GPT-3, when it comes to food recipes, knows about it at a high level having a basic common knowledge of food. At the same time, FoodUDT-1B is specialized in food and has internal understanding at much deeper levels.
Please note that FoodUDT-1B is trained only on raw recipes and has no access to any supervised data mapping queries to a recipe.

Check out the Performance Difference in 5 minutes with ThirdAI’s three lines of Python codes:

It is relatively easy to see the difference between GPT and domain specialized LLMs on a benchmark dataset called Scifact in a few minutes. ThirdAI’s simple script (3 function calls of generic python code) gets better accuracy than SOTA models. The critical difference is that ThirdAI’s model was pre-trained, from scratch, just on the Scifact text from Beir Benchmarks (literally takes a few minutes on a desktop), and there is no other pre-training.
Yet another comparison to play with: Here is OpenAI’s embedding script for getting embeddings and searching with their pre-trained GPT models on AGNews text corpus. Here is ThirdAI’s script on the same dataset and task, except that the model was pre-trained from scratch just on the AG-News text corpus (no other pre-training). The training takes less than 5 minutes or any reasonable desktop CPU (no GPUs needed).

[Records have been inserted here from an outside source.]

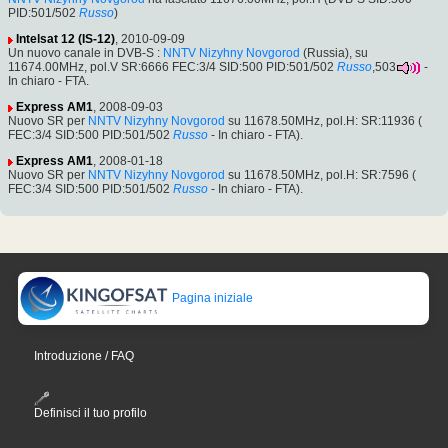
PID:501/502
Russo
)
Intelsat 12 (IS-12)
, 2010-09-09
Un nuovo canale in DVB-S :
NNTV Nizyhny Novgorod
(Russia), su
11674.00MHz, pol.V SR:6666 FEC:3/4 SID:500 PID:501/502
Russo
,503
-
In chiaro - FTA.
Express AM1
, 2008-09-03
Nuovo SR per
NNTV Nizyhny Novgorod
su 11678.50MHz, pol.H: SR:11936 (
FEC:3/4 SID:500 PID:501/502
Russo
- In chiaro - FTA).
Express AM1
, 2008-01-18
Nuovo SR per
NNTV Nizyhny Novgorod
su 11678.50MHz, pol.H: SR:7596 (
FEC:3/4 SID:500 PID:501/502
Russo
- In chiaro - FTA).
Pagina iniziale
Introduzione / FAQ
Definisci il tuo profilo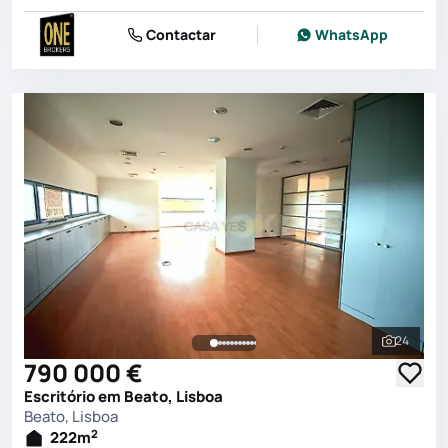
Contactar
WhatsApp
24
Ver toda
790 000 €
Escritório em Beato, Lisboa
Beato, Lisboa
2
222
m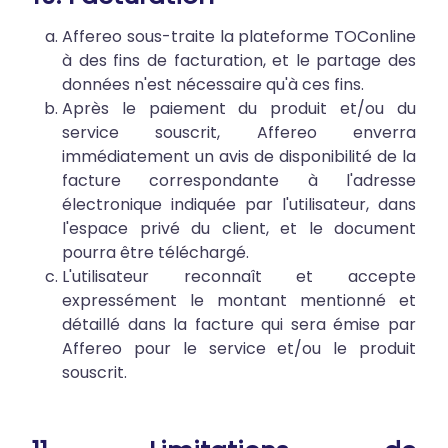
Affereo sous-traite la plateforme TOConline
à des fins de facturation, et le partage des
données n'est nécessaire qu'à ces fins.
Après le paiement du produit et/ou du
service souscrit, Affereo enverra
immédiatement un avis de disponibilité de la
facture correspondante à l'adresse
électronique indiquée par l'utilisateur, dans
l'espace privé du client, et le document
pourra être téléchargé.
L'utilisateur reconnaît et accepte
expressément le montant mentionné et
détaillé dans la facture qui sera émise par
Affereo pour le service et/ou le produit
souscrit.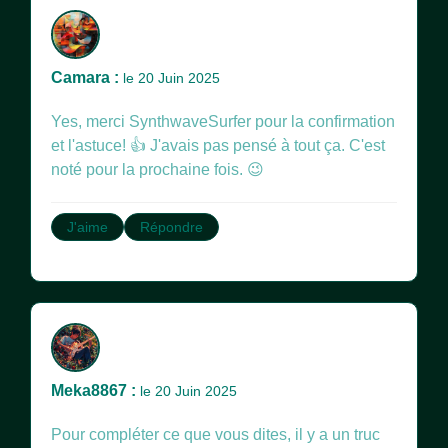
Camara :
le 20 Juin 2025
Yes, merci SynthwaveSurfer pour la confirmation
et l'astuce! 👍 J'avais pas pensé à tout ça. C'est
noté pour la prochaine fois. 😉
J'aime
Répondre
Meka8867 :
le 20 Juin 2025
Pour compléter ce que vous dites, il y a un truc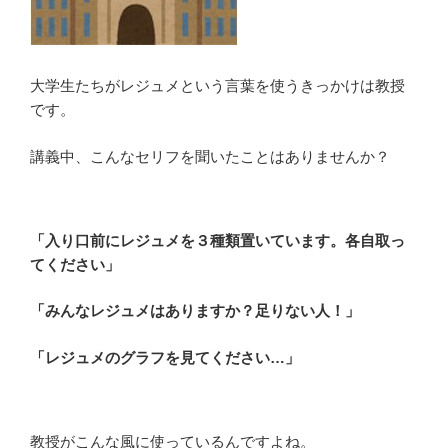
大学生たちがレジュメという言葉を使うきっかけは教授
です。
講義中、こんなセリフを聞いたことはありませんか？
「入り口前にレジュメを３種類置いています。各自取っ
てください」
「みんなレジュメはありますか？足りない人！」
「レジュメのグラフを見てください…」
教授がこんな風に使っているんですよね。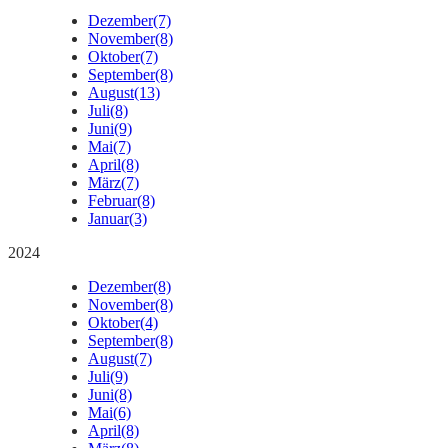
Dezember
(7)
November
(8)
Oktober
(7)
September
(8)
August
(13)
Juli
(8)
Juni
(9)
Mai
(7)
April
(8)
März
(7)
Februar
(8)
Januar
(3)
2024
Dezember
(8)
November
(8)
Oktober
(4)
September
(8)
August
(7)
Juli
(9)
Juni
(8)
Mai
(6)
April
(8)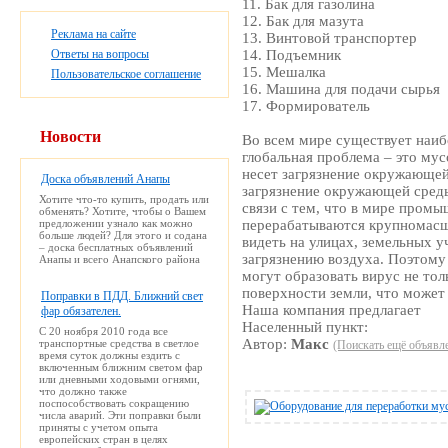
11. Бак для газолина
12. Бак для мазута
Реклама на сайте
13. Винтовой транспортер
Ответы на вопросы
14. Подъемник
15. Мешалка
Пользовательское соглашение
16. Машина для подачи сырья
17. Формирователь
Новости
Во всем мире существует наиб
глобальная проблема – это м
несет загрязнение окружающей
Доска объявлений Анапы
загрязнение окружающей сред
Хотите что-то купить, продать или
связи с тем, что в мире пром
обменять? Хотите, чтобы о Вашем
предложении узнало как можно
перерабатываются крупномасш
больше людей? Для этого и содана
видеть на улицах, земельных у
– доска бесплатных объявлений
загрязнению воздуха. Поэтому
Анапы и всего Анапского района
могут образовать вирус не толь
поверхности земли, что может
Поправки в ПДД. Ближний свет
Наша компания предлагает
фар обязателен.
Населенный пункт:
С 20 ноября 2010 года все
Автор:
Макс
транспортные средства в светлое
(Поискать ещё объявле
время суток должны ездить с
включенным ближним светом фар
или дневными ходовыми огнями,
что должно также
поспособствовать сокращению
числа аварий. Эти поправки были
приняты с учетом опыта
европейских стран в целях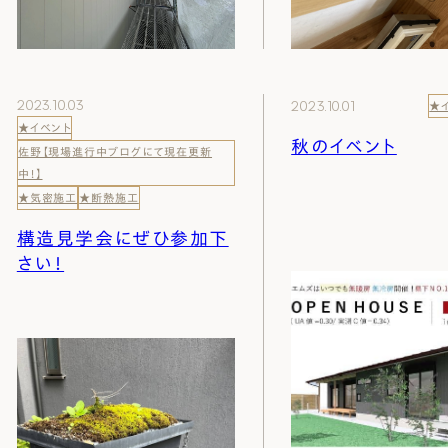
2023.10.03
2023.10.01
★
★イベント
秋のイベント
佐野【現場進行中ブログにて現在更新
中！】
★気密施工
★断熱施工
構造見学会にぜひ参加下
さい！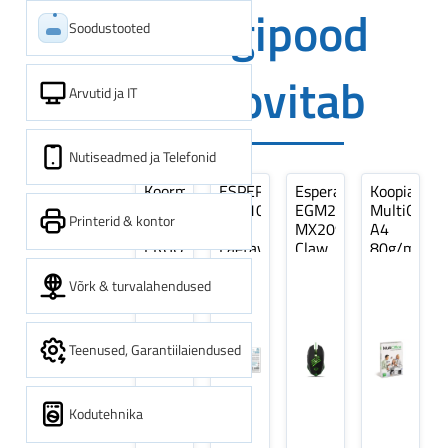
Digipood
Soodustooted
soovitab
Arvutid ja IT
Nutiseadmed ja Telefonid
Koormarihm
ESPERANZA
Esperanza
Koopiapabe
10m
EZA106
EGM209G
MultiOffice
Printerid & kontor
(9,5+0,5m)
-
MX209
A4
ERGO
Laetavad
Claw
80g/m2,
Pikk
patareid
Optiline
500
pinguti,
Ni-
Mänguri
lehte
Võrk & turvalahendused
Sinine
MH
Hiir
3Re
1tk
AA
(kogus
2600MAH
5
Teenused, Garantiilaiendused
4 tk
pakki)
Kodutehnika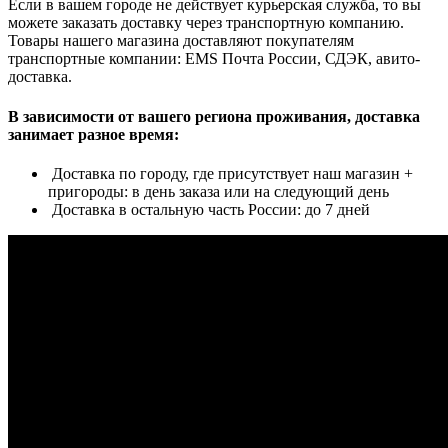
Если в вашем городе не действует курьерская служба, то вы
можете заказать доставку через транспортную компанию.
Товары нашего магазина доставляют покупателям
транспортные компании: EMS Почта России, СДЭК, авито-
доставка.
В зависимости от вашего региона проживания, доставка
занимает разное время:
Доставка по городу, где присутствует наш магазин +
пригороды: в день заказа или на следующий день
Доставка в остальную часть России: до 7 дней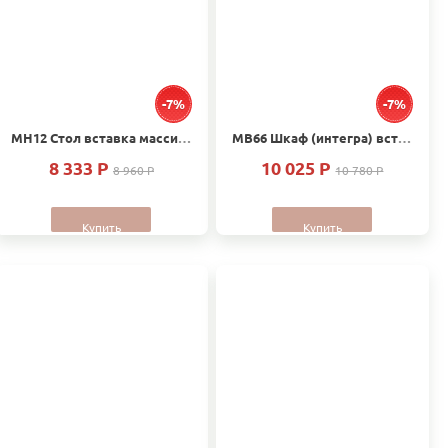
-7%
-7%
МН12 Стол вставка массив Дуб
МВ66 Шкаф (интегра) вставка массив Дуб
8 333 P
10 025 P
8 960 P
10 780 P
Купить
Купить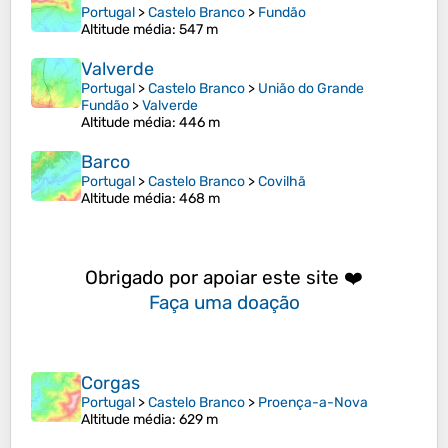
Portugal
>
Castelo Branco
>
Fundão
Altitude média
: 547 m
Valverde
Portugal
>
Castelo Branco
>
União do Grande
Fundão
>
Valverde
Altitude média
: 446 m
Barco
Portugal
>
Castelo Branco
>
Covilhã
Altitude média
: 468 m
Obrigado por apoiar este site ❤️
Faça uma doação
Corgas
Portugal
>
Castelo Branco
>
Proença-a-Nova
Altitude média
: 629 m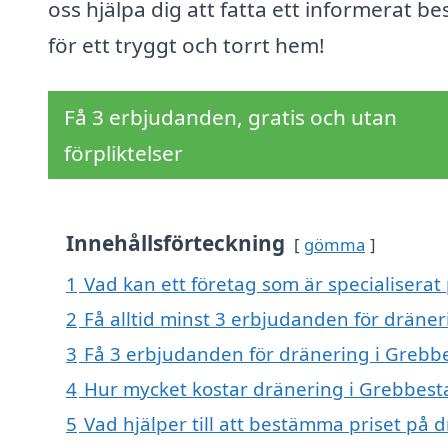
oss hjälpa dig att fatta ett informerat be
för ett tryggt och torrt hem!
Få 3 erbjudanden, gratis och utan
förpliktelser
Innehållsförteckning
gömma
1
Vad kan ett företag som är specialiserat
2
Få alltid minst 3 erbjudanden för dräne
3
Få 3 erbjudanden för dränering i Grebbe
4
Hur mycket kostar dränering i Grebbest
5
Vad hjälper till att bestämma priset på 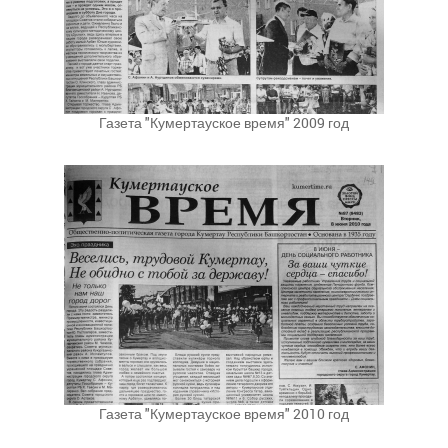
Газета "Кумертауское время" 2009 год
Газета "Кумертауское время" 2010 год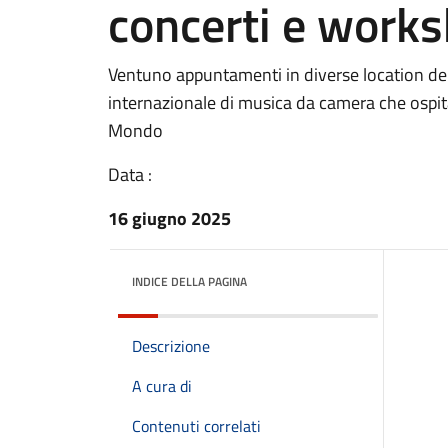
concerti e work
Ventuno appuntamenti in diverse location dell
internazionale di musica da camera che ospita 
Mondo
Data :
16 giugno 2025
INDICE DELLA PAGINA
Descrizione
A cura di
Contenuti correlati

Fundamental Tradeoffs between Domain Expert and General Expertise:

There is a deeper fundamental trade-off here. We can get an expert food model, like FoodUDT-1B, that understands food at a finer level, where the world of concepts is just food. Or we can get a generic model that views food in light of all the concepts around us. We cannot get one model that does both because the model can only have one representation for a given text, after-all it is a program or a function. A generic GPT model trained on diverse datasets views “meat” and “sugar” as high-level entities that belong to food commodities and related industries and hence, are similar. An expert network, like FoodUDT-1B, trained only on recipes, views “meat” and “sugar” as non-complementary flavors. Meat and sugar usually don’t go together in a recipe. For a food expert, everything is about the pairing, the taste, enhancement, etc.
If you are looking for a formal argument, it goes as follows. A GPT model is a function that optimizes internal representation for the average loss over the union of all the information. At the same time, FoodUDT-1B is a function that optimizes the representation for average loss over information that are only related to recipes. The minimizer of sum of loss over several concepts is not the same as the minimizer of loss over individual concepts because minimum is not a linear operator.
The space of LLMs is no different from the world we live in. It is almost impossible to find a chef that can do the best stock market analysis, knows all the news, can teach math and chess, and make great art. We can find someone who knows all the right keywords and appears brilliant at first look, in short, a jack of all trades. It is however, unlikely that a model that know language and all the right keywords will be a true expert. The tradeoffs are far more fundamental.